Sunday, November 8, 2015

Meet ambassadors of tolerance - THE COMPANY YOU KEEP, ANUPAMJI! YOU ARE INDEED TOLERANT

Pheroze L. Vincent

New Delhi, Nov. 7: Singer Abhijeet Bhattacharya did not complete the sentence: " Main naachna chahta hoon, main taali bajana chahta hoon, aur koi mere desh ke khilaaf bole toh uski m...."

Out of a group of 10-15 youths huddled around him, a few did, threatening rape as punishment for "the mothers of those who speak against India".

Abhijeet, who wants to dance, clap and more, was one of the 500-odd people who walked in the march led by actor Anupam Kher to "tell the world that India is tolerant". It is not clear why they felt the need to do so because no one has yet accused the country of being intolerant.

Writers, scientists, historians, artistes and filmmakers have voiced their concern at the instances of intolerance in the country and the failure of the government to act against it or even condemn it, after the murders of several rationalists and the lynching of a man in Dadri on suspicion of eating beef. None of them has spoken against India.

Kher, who insists he is not with the government or the BJP, had grandly labelled the rally from the National Museum to the Boat Club a "March for India". A few Bollywood names, lesser-known writers, members of Kashmiri migrant organisations and youths made up its numbers.

Slogans calling for throwing shoes at the "traitors" and "Down with the Media!" were raised at the rally and journalists heckled. The marchers, who had gathered around 9am, accused the journalists of supporting those who have returned awards in protest against the rise in intolerance under the Narendra Modi government.

When Kher finally arrived around 10.30am, he appealed to the marchers not to harass journalists, but the aggression continued.
NDTV's Bhairavi Singh was accosted thrice. The worst was when she was gheraoed while recording a news report near the Boat Club at 3pm, she told The Telegraph.

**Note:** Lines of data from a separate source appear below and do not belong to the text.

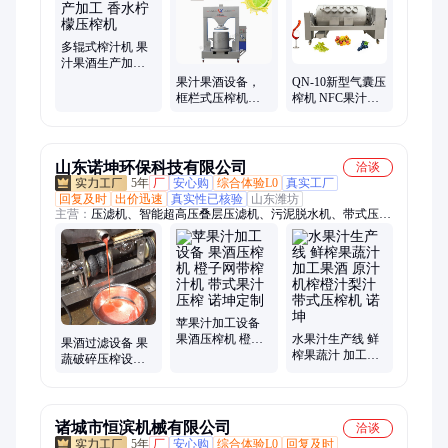
红毛丹剥壳机、香蕉剥皮榨汁、水果去皮去核
多辊式榨汁机 果
汁果酒生产加工
香水柠檬压榨机
果汁果酒设备，
QN-10新型气囊压
框栏式压榨机，
榨机 NFC果汁果
垂直式榨汁机，
酒 一键启动操作
各种水果榨汁设
备
山东诺坤环保科技有限公司
洽谈
5年
厂
安心购
综合体验L0
真实工厂
回复及时
出价迅速
真实性已核验
山东潍坊
主营：
压滤机、智能超高压叠层压滤机、污泥脱水机、带式压榨
机、带式果汁压榨机、梨苹果压榨机、高压带式压滤机、吸泥
机、污泥深度处理设备、全自动加药装置、橡胶带式真空过滤
机、皮带输送机、污泥连续深度脱水设备、市政污泥、液压压滤
机、刮泥机、超高压叠层脱水机、一体式污泥深度脱水机、真空
皮带脱水机、真空过滤机、污泥垂直压滤脱水机、污泥协同、带
式果蔬压榨生产线、污水厂、石膏
苹果汁加工设备
果酒压榨机 橙子
水果汁生产线 鲜
果酒过滤设备 果
网带榨汁机 带式
榨果蔬汁 加工果
蔬破碎压榨设备
果汁压榨 诺坤定
酒 原汁机榨橙汁
大型果汁压榨机
制
梨汁 带式压榨机
诺坤环保
诺坤
诸城市恒滨机械有限公司
洽谈
5年
厂
安心购
综合体验L0
回复及时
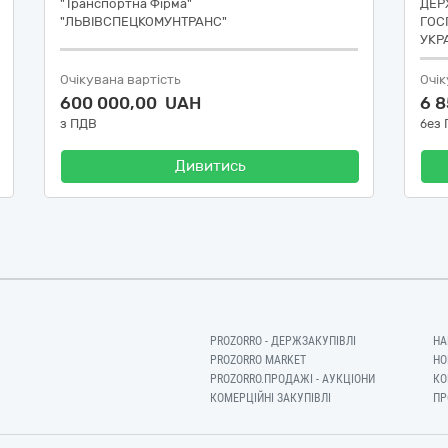
"Транспортна Фірма"
ДЕР
"ЛЬВІВСПЕЦКОМУНТРАНС"
ГОС
УКР
Очікувана вартість
Очік
600 000,00 UAH
6 
з ПДВ
без
Дивитись
PROZORRO - ДЕРЖЗАКУПІВЛІ
НА
PROZORRO MARKET
НО
PROZORRO.ПРОДАЖІ - АУКЦІОНИ
КО
КОМЕРЦІЙНІ ЗАКУПІВЛІ
ПР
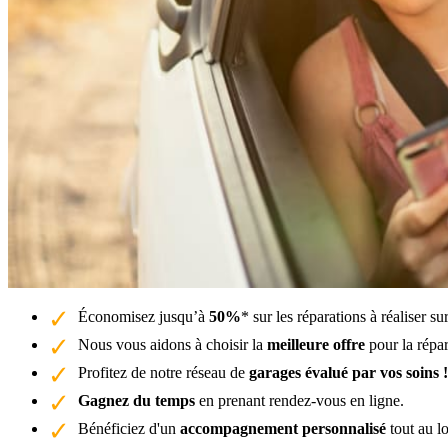
Économisez jusqu’à
50%
* sur les réparations à réaliser s
Nous vous aidons à choisir la
meilleure offre
pour la répar
Profitez de notre réseau de
garages évalué par vos soins !
Gagnez du temps
en prenant rendez-vous en ligne.
Bénéficiez d'un
accompagnement personnalisé
tout au l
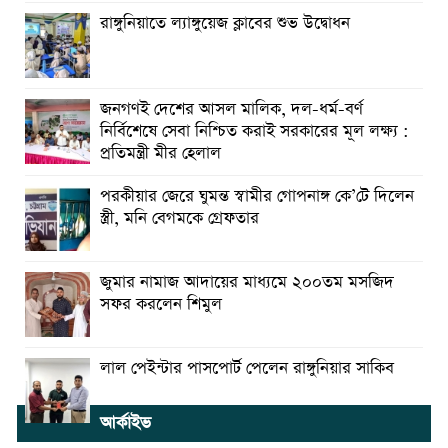
রাঙ্গুনিয়াতে ল্যাঙ্গুয়েজ ক্লাবের শুভ উদ্বোধন
জনগণই দেশের আসল মালিক, দল-ধর্ম-বর্ণ
নির্বিশেষে সেবা নিশ্চিত করাই সরকারের মূল লক্ষ্য :
প্রতিমন্ত্রী মীর হেলাল
পরকীয়ার জেরে ঘুমন্ত স্বামীর গোপনাঙ্গ কে’টে দিলেন
স্ত্রী, মনি বেগমকে গ্রেফতার
জুমার নামাজ আদায়ের মাধ্যমে ২০০তম মসজিদ
সফর করলেন শিমুল
লাল পেইন্টার পাসপোর্ট পেলেন রাঙ্গুনিয়ার সাকিব
আর্কাইভ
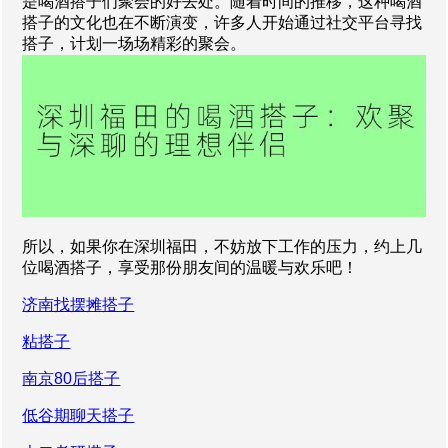
是喝酒搭子们聚会的好去处。随着时间的推移，这种喝酒
搭子的文化也在不断演变，许多人开始通过社交平台寻找
搭子，计划一场场精彩的聚会。
所以，如果你在深圳福田，不妨放下工作的压力，约上几
位喝酒搭子，享受那份朋友间的温暖与欢乐吧！
济南找摆摊搭子
粘搭子
南京80后搭子
低谷期聊天搭子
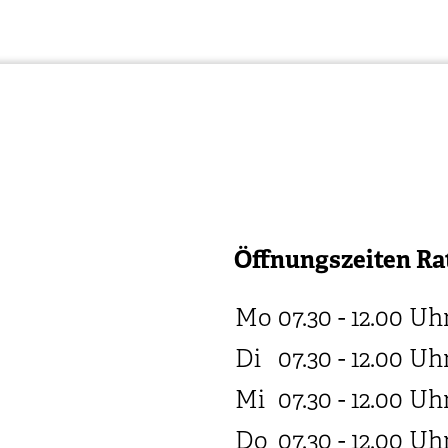
Öffnungszeiten Ra
Mo
07.30 - 12.00
Uh
Di
07.30 - 12.00
Uh
Mi
07.30 - 12.00
Uh
Do
07.30 - 12.00
Uh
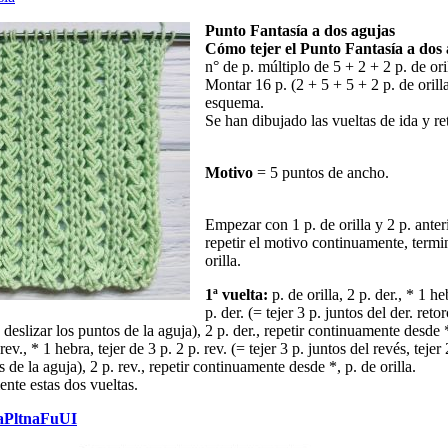
Punto Fantasía a dos agujas
Cómo tejer el Punto Fantasía a dos 
n° de p. múltiplo de 5 + 2 + 2 p. de ori
Montar 16 p. (2 + 5 + 5 + 2 p. de orilla
esquema.
Se han dibujado las vueltas de ida y re
Motivo
= 5 puntos de ancho.
Empezar con 1 p. de orilla y 2 p. anter
repetir el motivo continuamente, termi
orilla.
1ª vuelta:
p. de orilla, 2 p. der., * 1 he
p. der. (= tejer 3 p. juntos del der. retor
n deslizar los puntos de la aguja), 2 p. der., repetir continuamente desde *
 rev., * 1 hebra, tejer de 3 p. 2 p. rev. (= tejer 3 p. juntos del revés, tejer
s de la aguja), 2 p. rev., repetir continuamente desde *, p. de orilla.
ente estas dos vueltas.
vaPltnaFuUI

"I was saying on camera that two voices - for and against returning awards - have emerged in the recent past. The crowd surrounded me and started shouting ' NDTV Hai Hai'. A woman came up to me and accused me of shouting at an old woman earlier. I denied it but the sloganeering continued," she said.
The protesters followed Singh and her colleague Sanjay Kaushik to the police barricade 250 metres away at Vijay Chowk, shouting slogans. She was finally helped across the barricade by another journalist.

Earlier in the day, Singh's reports were interrupted by people who called her a "prostitute" and a "presstitute"- a word coined by Union minister V.K. Singh. She was also asked to "get out and wear a Congress cap".
Later, she was trolled on Twitter and had received 300 hate tweets when this report was filed in the evening.
"This rally is a message to those who talk of intolerance. India is a very tolerant country. No one can call us intolerant. We do not believe in pseudo-secularism, selective outrage or selective patriotism," Kher said.

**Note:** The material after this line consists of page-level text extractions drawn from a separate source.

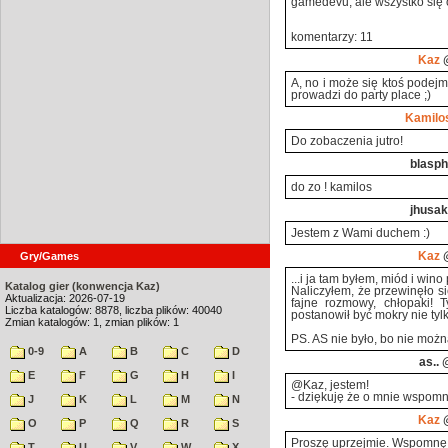
gamedevu, ale wszystko się
komentarzy: 11
Kaz
@
A, no i może się ktoś podejm
prowadzi do party place ;)
Kamilo
Do zobaczenia jutro!
blasph
do zo ! kamilos
jhusak
Jestem z Wami duchem :)
Gry/Games
Kaz
@
...i ja tam byłem, miód i wino 
Katalog gier (konwencja Kaz)
Naliczyłem, że przewinęło si
Aktualizacja: 2026-07-19
fajne rozmowy, chłopaki! 
Liczba katalogów: 8878, liczba plików: 40040
postanowił być mokry nie tyl
Zmian katalogów: 1, zmian plików: 1
PS. AS nie było, bo nie możn
0-9
A
B
C
D
as..
@
E
F
G
H
I
@Kaz, jestem!
- dziękuję że o mnie wspomni
J
K
L
M
N
Kaz
@
O
P
Q
R
S
Proszę uprzejmie. Wspomnę j
T
U
V
W
X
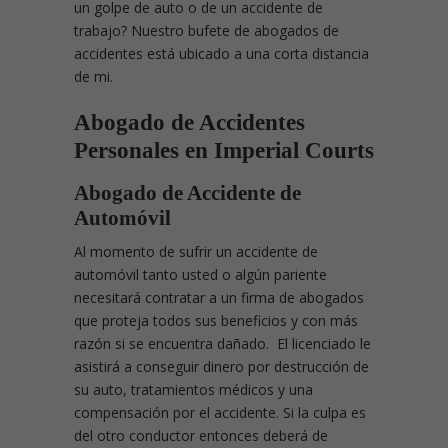
un golpe de auto o de un accidente de
trabajo? Nuestro bufete de abogados de
accidentes está ubicado a una corta distancia
de mi.
Abogado de Accidentes
Personales en Imperial Courts
Abogado de Accidente de
Automóvil
Al momento de sufrir un accidente de
automóvil tanto usted o algún pariente
necesitará contratar a un firma de abogados
que proteja todos sus beneficios y con más
razón si se encuentra dañado. El licenciado le
asistirá a conseguir dinero por destrucción de
su auto, tratamientos médicos y una
compensación por el accidente. Si la culpa es
del otro conductor entonces deberá de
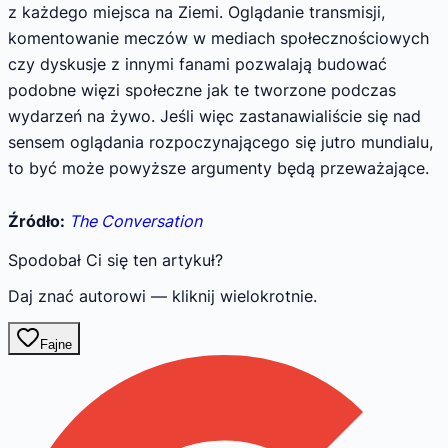
z każdego miejsca na Ziemi. Oglądanie transmisji,
komentowanie meczów w mediach społecznościowych
czy dyskusje z innymi fanami pozwalają budować
podobne więzi społeczne jak te tworzone podczas
wydarzeń na żywo. Jeśli więc zastanawialiście się nad
sensem oglądania rozpoczynającego się jutro mundialu,
to być może powyższe argumenty będą przeważające.
Źródło:
The Conversation
Spodobał Ci się ten artykuł?
Daj znać autorowi — kliknij wielokrotnie.
Fajne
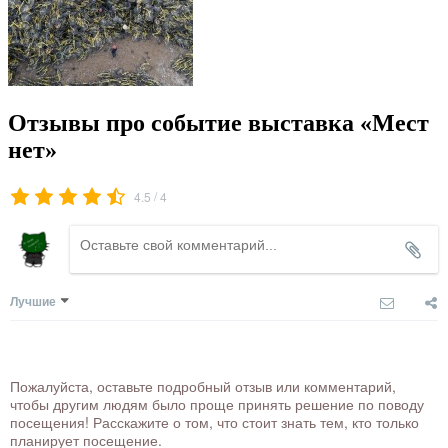
Отзывы про событие выставка «Мест
нет»
/
4.5
4
Лучшие
Пожалуйста, оставьте подробный отзыв или комментарий,
чтобы другим людям было проще принять решение по поводу
посещения! Расскажите о том, что стоит знать тем, кто только
планирует посещение.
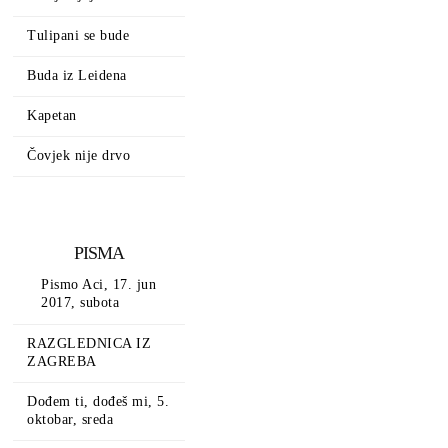
Tulipani se bude
Buda iz Leidena
Kapetan
Čovjek nije drvo
PISMA
Pismo Aci, 17. jun
2017, subota
RAZGLEDNICA IZ
ZAGREBA
Dođem ti, dođeš mi, 5.
oktobar, sreda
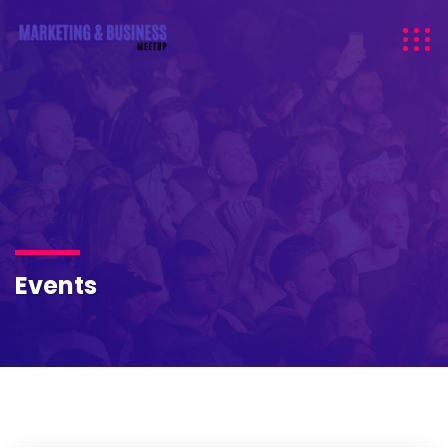
Events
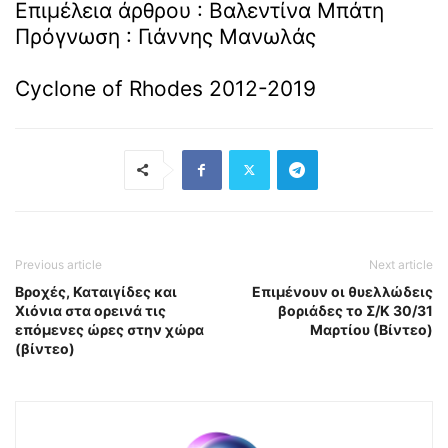
Επιμέλεια άρθρου : Βαλεντίνα Μπάτη
Πρόγνωση : Γιάννης Μανωλάς
Cyclone of Rhodes 2012-2019
Previous article
Next article
Βροχές, Καταιγίδες και
Επιμένουν οι θυελλώδεις
Χιόνια στα ορεινά τις
βοριάδες το Σ/Κ 30/31
επόμενες ώρες στην χώρα
Μαρτίου (Βίντεο)
(βίντεο)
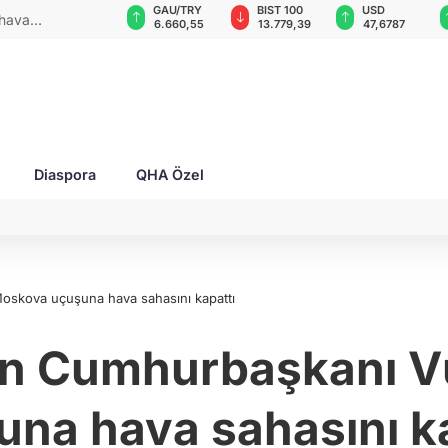
VND
GAU/TRY
BIST 100
USD
 2 yaralı!
0,0018
6.660,55
13.779,39
47,6787
Diaspora
QHA Özel
 Moskova uçuşuna hava sahasını kapattı
stan Cumhurbaşkanı 
una hava sahasını ka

Abhijeet, who made his name singing for Shah Rukh Khan in the 1990s, said: "We can come on the streets but we won't let these traitors stay in the country. Shah Rukh went from zero to hero, he should be proud of Hindustan. If anyone wants to go to Pakistan, I can go to drop them but don't ask me to bring them back."
The singer, who has not had a Bollywood song in years barring one in 2013 and was recently in the news after a woman filed a sexual assault case against him, said this in reply to a question about BJP general secretary Kailash Vijayvargiya's statement that the actor lived in India but "his soul was in Pakistan".

Vijayvargiya had made the statement after Shah Rukh spoke out against intolerance, calling it "stupid" and the "worst kind of crime" you can commit as a "patriot".
Filmmakers Ashoke Pandit, Priyadarshan and Madhur Bhandarkar, actor Manoj Joshi, singer Malini Awasthi, flautist Ronu Mazumdar, Indian Council for Cultural Relations (ICCR) president Lokesh Chandra, Vedic scholar David Frawley, former politician Jaya Jaitly and journalist Madhu Kishwar were some of the other marchers.
Kishwar said: "The frequent use of the word fascist is more abusive to me than ma-behan ki gaali."
She was not within earshot when the youths completed Abhijeet's sentence with the threat to "rape mothers".

Kher and the others presented a memorandum to President Pranab Mukherjee that condemned "a planned conspiracy to defame the country at the international level" by people returning awards. It also called for an investigation of a "conspiracy by the print media since May 2015" to launch a campaign in collaboration with writers returning awards.
In the evening, Kher and 50 others met Prime Minister Narendra Modi. "I am not passing a judgement by calling anyone unpatriotic.... They (who returned awards) could have met the PM too," the actor said.
The Prime Minister's office said Modi had stated that "Indian culture goes beyond tolerance, and talks of acceptance".